▶ ASSIGNMENT
Go through the lines below and copy each one that holds the string "breakfast".

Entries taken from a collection
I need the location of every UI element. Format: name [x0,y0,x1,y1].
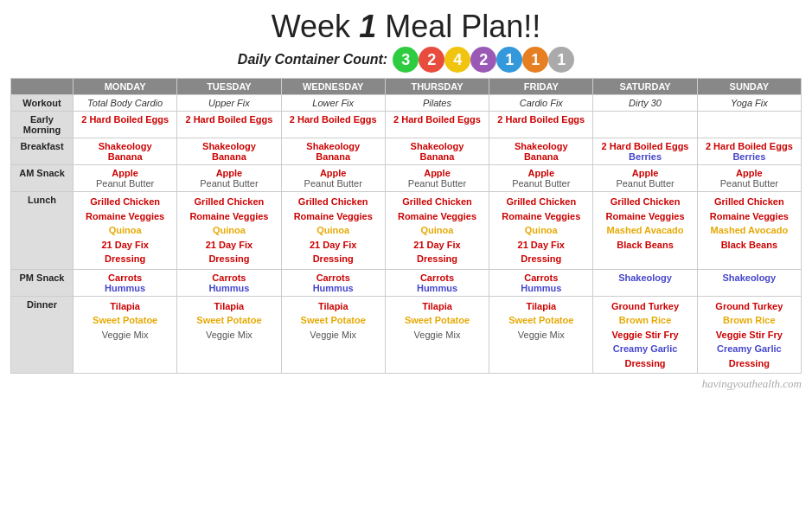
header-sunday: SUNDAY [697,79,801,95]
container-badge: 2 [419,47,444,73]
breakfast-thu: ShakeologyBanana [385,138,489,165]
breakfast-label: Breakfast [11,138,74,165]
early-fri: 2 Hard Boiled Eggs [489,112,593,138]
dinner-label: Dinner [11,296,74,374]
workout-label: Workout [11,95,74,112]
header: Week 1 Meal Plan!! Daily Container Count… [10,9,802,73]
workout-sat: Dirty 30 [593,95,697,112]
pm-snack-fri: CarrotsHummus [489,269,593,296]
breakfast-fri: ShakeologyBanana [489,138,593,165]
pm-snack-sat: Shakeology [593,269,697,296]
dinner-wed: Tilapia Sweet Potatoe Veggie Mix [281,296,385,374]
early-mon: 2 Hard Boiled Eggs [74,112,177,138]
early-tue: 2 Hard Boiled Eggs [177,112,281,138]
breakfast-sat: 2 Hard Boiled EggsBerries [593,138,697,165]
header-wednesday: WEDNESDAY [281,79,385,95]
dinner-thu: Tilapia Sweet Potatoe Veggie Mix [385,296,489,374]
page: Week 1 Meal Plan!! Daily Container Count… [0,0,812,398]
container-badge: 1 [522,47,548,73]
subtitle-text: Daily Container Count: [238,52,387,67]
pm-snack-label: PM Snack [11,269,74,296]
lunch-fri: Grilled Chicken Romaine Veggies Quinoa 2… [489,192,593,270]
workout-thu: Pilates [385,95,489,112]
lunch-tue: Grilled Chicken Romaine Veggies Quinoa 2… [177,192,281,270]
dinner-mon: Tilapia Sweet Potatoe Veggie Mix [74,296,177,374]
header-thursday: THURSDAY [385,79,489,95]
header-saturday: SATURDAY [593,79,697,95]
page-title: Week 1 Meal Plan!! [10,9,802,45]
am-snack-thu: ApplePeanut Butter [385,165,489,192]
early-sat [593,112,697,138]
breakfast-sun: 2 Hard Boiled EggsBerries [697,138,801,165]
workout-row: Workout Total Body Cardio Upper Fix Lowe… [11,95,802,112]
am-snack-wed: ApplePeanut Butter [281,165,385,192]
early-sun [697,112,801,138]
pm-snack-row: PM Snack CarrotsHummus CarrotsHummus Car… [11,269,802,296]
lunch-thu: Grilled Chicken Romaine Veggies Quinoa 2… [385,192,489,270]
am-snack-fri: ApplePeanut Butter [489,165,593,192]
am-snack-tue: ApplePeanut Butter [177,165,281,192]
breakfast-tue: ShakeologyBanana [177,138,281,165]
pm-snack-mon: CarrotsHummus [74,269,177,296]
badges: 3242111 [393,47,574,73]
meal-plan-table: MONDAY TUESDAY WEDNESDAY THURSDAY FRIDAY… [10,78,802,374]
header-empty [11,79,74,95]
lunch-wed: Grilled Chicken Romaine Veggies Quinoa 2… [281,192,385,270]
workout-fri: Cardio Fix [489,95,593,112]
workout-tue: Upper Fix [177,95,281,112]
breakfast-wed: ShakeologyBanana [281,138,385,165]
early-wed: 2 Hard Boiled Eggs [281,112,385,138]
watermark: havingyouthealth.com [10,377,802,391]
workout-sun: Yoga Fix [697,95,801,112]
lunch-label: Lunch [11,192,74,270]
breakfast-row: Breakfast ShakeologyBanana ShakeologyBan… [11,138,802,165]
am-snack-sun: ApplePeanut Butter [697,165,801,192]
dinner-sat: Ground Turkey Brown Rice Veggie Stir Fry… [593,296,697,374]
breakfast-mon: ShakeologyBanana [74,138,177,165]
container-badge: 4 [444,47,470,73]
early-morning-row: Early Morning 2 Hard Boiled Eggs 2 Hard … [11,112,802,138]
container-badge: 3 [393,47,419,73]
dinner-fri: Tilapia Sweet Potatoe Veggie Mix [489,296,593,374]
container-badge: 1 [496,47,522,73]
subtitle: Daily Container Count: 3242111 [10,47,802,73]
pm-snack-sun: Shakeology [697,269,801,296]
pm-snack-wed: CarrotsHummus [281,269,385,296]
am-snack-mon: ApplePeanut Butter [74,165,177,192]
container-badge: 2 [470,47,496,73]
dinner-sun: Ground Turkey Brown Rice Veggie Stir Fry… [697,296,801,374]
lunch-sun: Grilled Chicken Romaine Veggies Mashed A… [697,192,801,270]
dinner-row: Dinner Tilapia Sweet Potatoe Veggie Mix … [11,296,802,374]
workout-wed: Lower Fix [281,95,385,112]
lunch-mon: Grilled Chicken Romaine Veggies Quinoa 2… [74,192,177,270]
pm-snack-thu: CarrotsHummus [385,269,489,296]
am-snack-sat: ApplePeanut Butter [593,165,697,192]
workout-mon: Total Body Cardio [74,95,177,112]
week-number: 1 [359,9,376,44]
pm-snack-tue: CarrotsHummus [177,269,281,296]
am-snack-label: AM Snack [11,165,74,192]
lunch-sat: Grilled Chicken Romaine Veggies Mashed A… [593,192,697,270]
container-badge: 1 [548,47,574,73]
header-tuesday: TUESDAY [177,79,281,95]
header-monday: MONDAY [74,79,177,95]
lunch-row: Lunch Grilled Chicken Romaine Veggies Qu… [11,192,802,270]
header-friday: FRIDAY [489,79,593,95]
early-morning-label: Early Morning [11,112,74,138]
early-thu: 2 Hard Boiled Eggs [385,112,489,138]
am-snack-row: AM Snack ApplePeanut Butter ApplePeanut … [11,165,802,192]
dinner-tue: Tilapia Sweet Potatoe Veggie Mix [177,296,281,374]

* * *

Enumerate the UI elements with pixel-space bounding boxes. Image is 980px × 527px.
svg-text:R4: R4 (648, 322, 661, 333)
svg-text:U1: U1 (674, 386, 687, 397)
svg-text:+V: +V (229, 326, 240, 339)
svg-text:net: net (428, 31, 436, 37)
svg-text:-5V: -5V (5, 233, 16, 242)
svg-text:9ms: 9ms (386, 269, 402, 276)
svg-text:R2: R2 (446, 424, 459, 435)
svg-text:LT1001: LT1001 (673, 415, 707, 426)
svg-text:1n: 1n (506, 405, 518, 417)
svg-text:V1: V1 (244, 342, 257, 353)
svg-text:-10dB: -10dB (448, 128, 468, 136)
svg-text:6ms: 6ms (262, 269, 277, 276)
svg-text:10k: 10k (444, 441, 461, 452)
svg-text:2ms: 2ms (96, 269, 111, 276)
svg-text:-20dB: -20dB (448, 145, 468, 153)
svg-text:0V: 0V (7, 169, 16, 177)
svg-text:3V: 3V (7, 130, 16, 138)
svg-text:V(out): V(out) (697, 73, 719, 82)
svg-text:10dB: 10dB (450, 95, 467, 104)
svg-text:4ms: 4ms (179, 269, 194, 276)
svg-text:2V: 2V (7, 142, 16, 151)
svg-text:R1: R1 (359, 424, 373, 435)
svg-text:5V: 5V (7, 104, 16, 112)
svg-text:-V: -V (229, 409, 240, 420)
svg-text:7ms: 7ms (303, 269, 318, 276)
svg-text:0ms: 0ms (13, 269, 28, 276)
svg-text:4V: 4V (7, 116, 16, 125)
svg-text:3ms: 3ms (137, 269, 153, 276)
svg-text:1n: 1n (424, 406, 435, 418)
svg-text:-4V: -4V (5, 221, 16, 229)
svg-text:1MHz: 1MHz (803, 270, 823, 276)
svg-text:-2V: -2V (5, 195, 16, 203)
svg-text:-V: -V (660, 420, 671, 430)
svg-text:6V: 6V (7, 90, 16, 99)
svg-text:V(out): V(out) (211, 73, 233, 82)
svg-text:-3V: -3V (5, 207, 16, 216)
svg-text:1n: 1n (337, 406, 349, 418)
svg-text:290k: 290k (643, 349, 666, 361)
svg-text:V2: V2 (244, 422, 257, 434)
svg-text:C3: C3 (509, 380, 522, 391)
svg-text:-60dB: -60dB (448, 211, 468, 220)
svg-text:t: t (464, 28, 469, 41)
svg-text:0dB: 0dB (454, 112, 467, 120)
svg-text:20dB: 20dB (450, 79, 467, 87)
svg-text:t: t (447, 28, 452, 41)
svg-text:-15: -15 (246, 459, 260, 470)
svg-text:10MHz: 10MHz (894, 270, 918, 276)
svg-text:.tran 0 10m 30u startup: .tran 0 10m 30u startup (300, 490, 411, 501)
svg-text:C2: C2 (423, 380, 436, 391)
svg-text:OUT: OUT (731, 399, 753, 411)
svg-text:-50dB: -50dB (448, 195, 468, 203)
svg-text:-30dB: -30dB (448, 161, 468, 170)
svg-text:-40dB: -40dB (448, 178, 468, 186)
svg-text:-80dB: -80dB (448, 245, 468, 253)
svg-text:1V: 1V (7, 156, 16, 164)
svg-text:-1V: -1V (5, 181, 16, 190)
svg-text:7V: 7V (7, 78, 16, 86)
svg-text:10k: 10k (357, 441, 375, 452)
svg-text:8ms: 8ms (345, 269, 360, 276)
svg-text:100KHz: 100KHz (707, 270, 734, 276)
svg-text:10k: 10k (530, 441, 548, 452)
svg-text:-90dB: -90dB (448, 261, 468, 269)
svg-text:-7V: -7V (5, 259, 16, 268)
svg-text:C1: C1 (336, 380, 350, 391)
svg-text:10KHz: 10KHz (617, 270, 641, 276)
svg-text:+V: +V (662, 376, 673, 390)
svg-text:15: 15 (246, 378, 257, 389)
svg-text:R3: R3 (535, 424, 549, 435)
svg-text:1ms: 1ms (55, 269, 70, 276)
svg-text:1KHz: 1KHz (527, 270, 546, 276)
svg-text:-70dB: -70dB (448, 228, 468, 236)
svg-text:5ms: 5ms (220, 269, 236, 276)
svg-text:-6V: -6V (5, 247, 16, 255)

▶ REPLY TO THE TASK
breakfast-thu: ShakeologyBanana [385,138,489,165]
breakfast-label: Breakfast [11,138,74,165]
breakfast-fri: ShakeologyBanana [489,138,593,165]
breakfast-sat: 2 Hard Boiled EggsBerries [593,138,697,165]
breakfast-sun: 2 Hard Boiled EggsBerries [697,138,801,165]
breakfast-tue: ShakeologyBanana [177,138,281,165]
breakfast-wed: ShakeologyBanana [281,138,385,165]
breakfast-row: Breakfast ShakeologyBanana ShakeologyBan… [11,138,802,165]
breakfast-mon: ShakeologyBanana [74,138,177,165]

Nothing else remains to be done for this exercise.